Aucun marché construit
Malgré tous ses atouts et l’importance qu’elle a pour le pays, la ville de Yamoussoukro n’a jusque-là aucune infrastructure de marché digne de ce nom.Les quelques marchés de la ville sont presque tous informels, à commencer par le grand marché qui ne cesse de brûler du fait de sa saturation et de son manque criant d’équipements. Les nombreux commerçants de la ville s’installent et exercent dans l’anarchie. Il y en a qui ont carrément occupé des routes. Le maire Gnrangbé
Kouacou, qui nous a reçus à son bureau le 16 septembre 2022, explique cette situation par la faiblesse des moyens mis à sa disposition.
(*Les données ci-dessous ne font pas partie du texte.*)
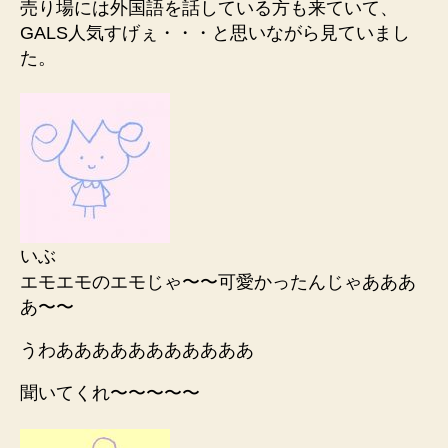
売り場には外国語を話している方も来ていて、
GALS人気すげぇ・・・と思いながら見ていまし
た。
いぶ
エモエモのエモじゃ〜〜可愛かったんじゃあああ
あ〜〜
うわあああああああああああ
聞いてくれ〜〜〜〜〜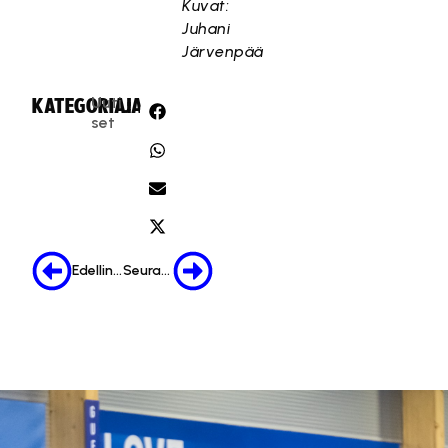
Kuvat:
Juhani
Järvenpää
Uuti
KATEGORIA:
JAA:
set
Edellinen
Seuraava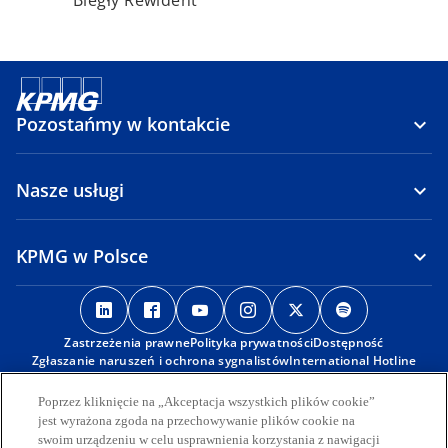
Biegły Rewident
Pozostańmy w kontakcie
Nasze usługi
KPMG w Polsce
o
o
o
o
o
o
p
p
p
p
p
p
Zastrzeżenia prawne
e
e
Polityka prywatności
e
e
Dostępność
e
e
Zgłaszanie naruszeń i ochrona sygnalistów
International Hotline
n
n
n
n
n
n
s
s
s
s
s
s
© 2026 KPMG Sp. z o.o., polska spółka z ograniczoną
Poprzez kliknięcie na „Akceptacja wszystkich plików cookie”
i
i
i
i
i
i
odpowiedzialnością i członek globalnej organizacji KPMG składającej
jest wyrażona zgoda na przechowywanie plików cookie na
się z niezależnych spółek członkowskich stowarzyszonych z KPMG
n
n
n
n
n
n
swoim urządzeniu w celu usprawnienia korzystania z nawigacji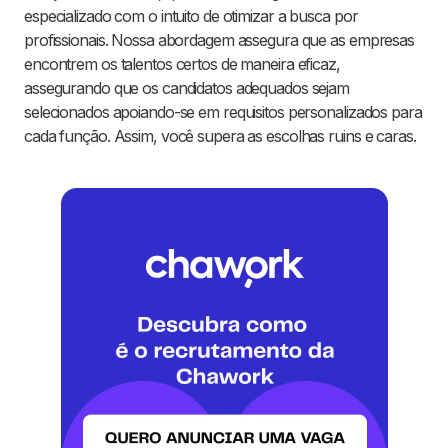
especializado com o intuito de otimizar a busca por
profissionais. Nossa abordagem assegura que as empresas
encontrem os talentos certos de maneira eficaz,
assegurando que os candidatos adequados sejam
selecionados apoiando-se em requisitos personalizados para
cada função. Assim, você supera as escolhas ruins e caras.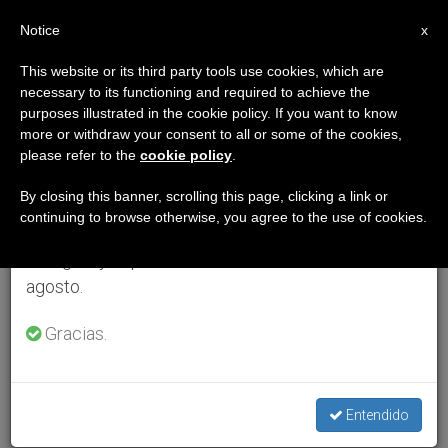
ES
Notice
×
x
Aviso importante
This website or its third party tools use cookies, which are
necessary to its functioning and required to achieve the
Del 27 de julio al 7 de agosto haremos la pausa
purposes illustrated in the cookie policy. If you want to know
anual, aprovechando que en el periodo de verano
more or withdraw your consent to all or some of the cookies,
please refer to the
cookie policy
.
se generan menos informaciones y también el
consumo de las mismas disminuye.
By closing this banner, scrolling this page, clicking a link or
continuing to browse otherwise, you agree to the use of cookies.
Retomamos el trabajo ordinario de las ediciones
en inglés y español de ZENIT el lunes 10 de
agosto.
Gracias.
Entendido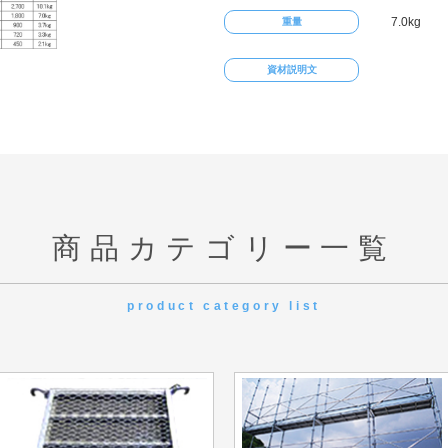
7.0kg
重量
資材説明文
商品カテゴリー一覧
product category list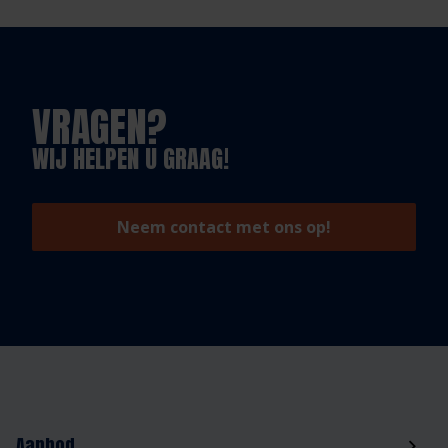
VRAGEN?
WIJ HELPEN U GRAAG!
Neem contact met ons op!
Aanbod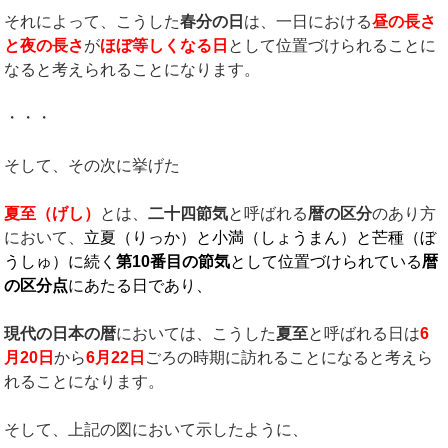
それによって、こうした
春分の日
は、一日における
昼の長さ
と夜の長さ
が
ほぼ等しくなる日
として位置づけられることに
なると考えられることになります。
・・・
そして、その次に挙げた
夏至（げし）
とは、
二十四節気
と呼ばれる
暦の区分
のあり方
において、
立夏（りっか）と小満（しょうまん）と芒種（ぼ
うしゅ）に続く
第
10
番目の節気
として位置づけられている
暦
の区分点
にあたる日であり、
現代の日本の暦
においては、こうした
夏至
と呼ばれる日は
6
月
20
日
から
6
月
22
日
ごろの時期に訪れることになると考えら
れることになります。
そして、上記の図において示したように、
« Il nous faut un nouveau marché comme ce qui est en train d’être construit à Bouaké, puisque le seul existant est surpeuplé. Pour construire un grand marché moderne, il nous faudra pas moins de six milliards de F Cfa, ce qui représente un peu plus du double du budget total de la mairie », explique le maire.
L’insuffisance de moyens financiers est donc ce qui explique qu’il n’y ait jusque-là aucun marché construit à Yamoussoukro. « C’est aussi la raison pour laquelle il y a à chaque fois des incendies au grand marché. Il faut que le gouvernement nous apporte une aide conséquente pour nous permettre de jouer pleinement notre rôle », plaide l’édile de la ville.
Des projets, mais pas de financement
Il existe pourtant des projets viables, qui attendent d’être financés. En effet, la mairie de Yamoussoukro a prévu trois sites, en plus de celui du grand marché, où elle projette de construire de véritables marchés. Un site d’un hectare au quartier N’Zuessy, un autre de deux hectares derrière la Fondation Félix Houphouët-Boigny et le dernier, le plus grand, à Kokrénou.
D’une superficie de 37 hectares, ce dernier site a été prévu depuis l’époque du Président Houphouët-Boigny. C’est sur ce site que la mairie concentre toute son attention. Il doit abriter plusieurs infrastructures modernes dont un marché « digne de la capitale », une gare routière, un commissariat et un centre de santé.
A défaut d’obtenir l’investissement de la part de l’Etat, la mairie de Yamoussoukro étudie la possibilité de le réaliser en Bot (Buildoperate and transfert). « Nos demandes incessantes auprès de la tutelle ne trouvent pas de réponse favorable depuis, or le besoin se fait insistant. Nous avons donc entrepris des discussions avec des opérateurs économiques dont certains semblentpartants pour le projet », affirme le premier magistrat de la ville. En attendant le financement pour sa construction, des commerçants ont commencé à occuper anarchiquement le site.